**YOUR INSTRUCTIONS**
Copy out exactly the lines from the one containing "उत्पादों (156, 2476)" to the end of the records below, both included, and nothing else.

**INFORMATION SHOWN**
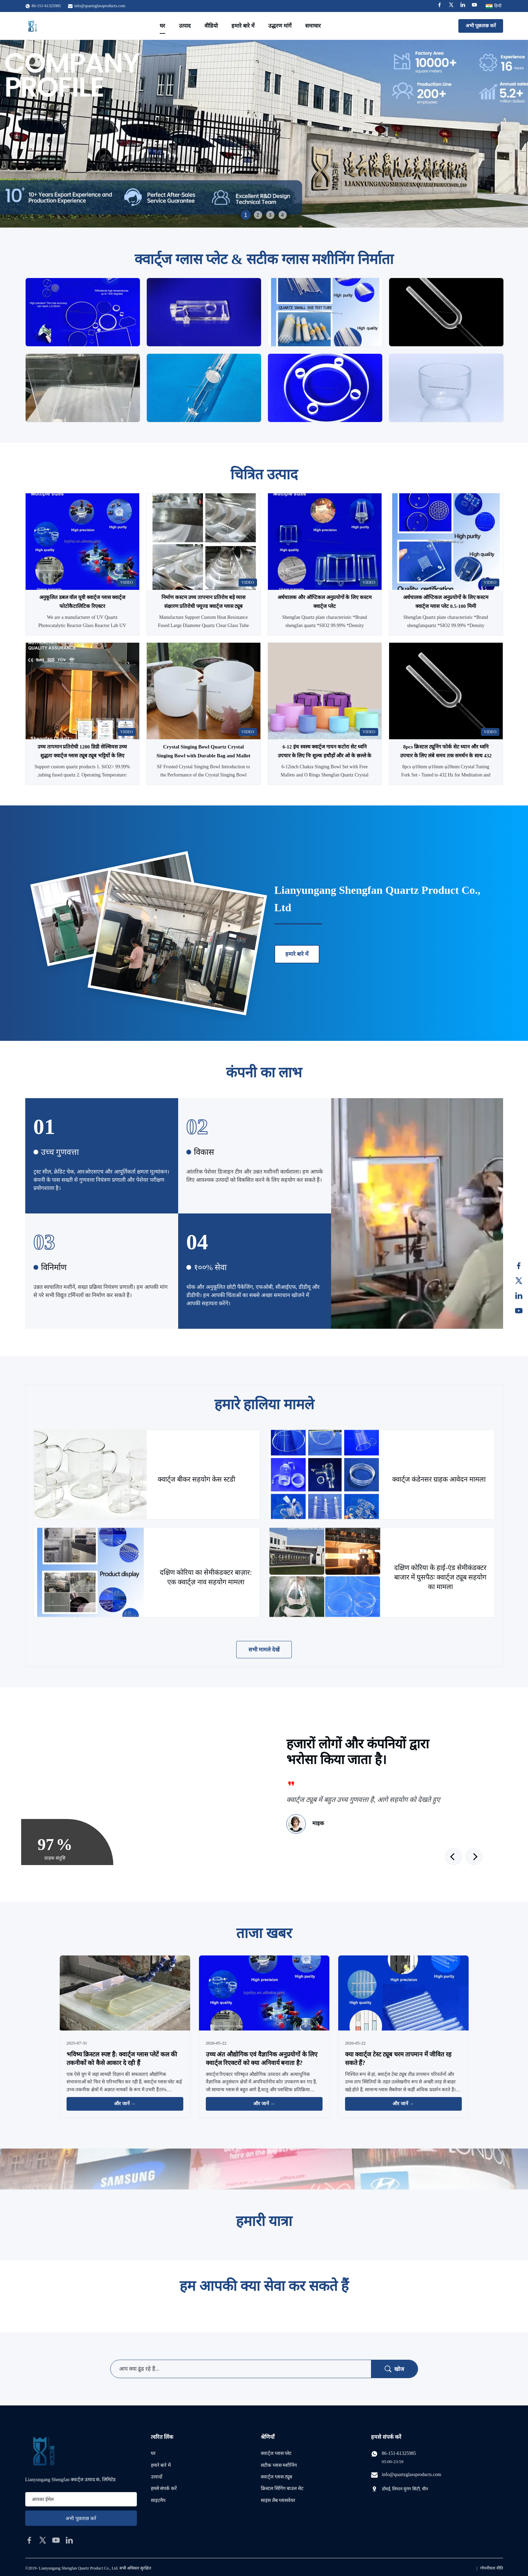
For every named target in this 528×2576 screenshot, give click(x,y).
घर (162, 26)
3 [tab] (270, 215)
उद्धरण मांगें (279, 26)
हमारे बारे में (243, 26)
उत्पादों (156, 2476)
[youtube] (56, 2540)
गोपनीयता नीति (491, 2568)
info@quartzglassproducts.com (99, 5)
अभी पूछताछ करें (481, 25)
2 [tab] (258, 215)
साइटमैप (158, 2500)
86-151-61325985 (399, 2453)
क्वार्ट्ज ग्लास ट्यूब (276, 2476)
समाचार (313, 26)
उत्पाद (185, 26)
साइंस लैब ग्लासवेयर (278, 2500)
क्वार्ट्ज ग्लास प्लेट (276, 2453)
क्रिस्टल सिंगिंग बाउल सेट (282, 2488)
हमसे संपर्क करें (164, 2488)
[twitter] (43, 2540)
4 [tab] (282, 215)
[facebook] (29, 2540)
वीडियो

**SOLUTION TO THE PROBLEM**
उत्पादों (156, 2476)
[youtube] (56, 2540)
गोपनीयता नीति (491, 2568)
info@quartzglassproducts.com (99, 5)
अभी पूछताछ करें (481, 25)
2 [tab] (258, 215)
साइटमैप (158, 2500)
86-151-61325985 (399, 2453)
क्वार्ट्ज ग्लास ट्यूब (276, 2476)
समाचार (313, 26)
उत्पाद (185, 26)
साइंस लैब ग्लासवेयर (278, 2500)
क्वार्ट्ज ग्लास प्लेट (276, 2453)
क्रिस्टल सिंगिंग बाउल सेट (282, 2488)
हमसे संपर्क करें (164, 2488)
[twitter] (43, 2540)
4 [tab] (282, 215)
[facebook] (29, 2540)
वीडियो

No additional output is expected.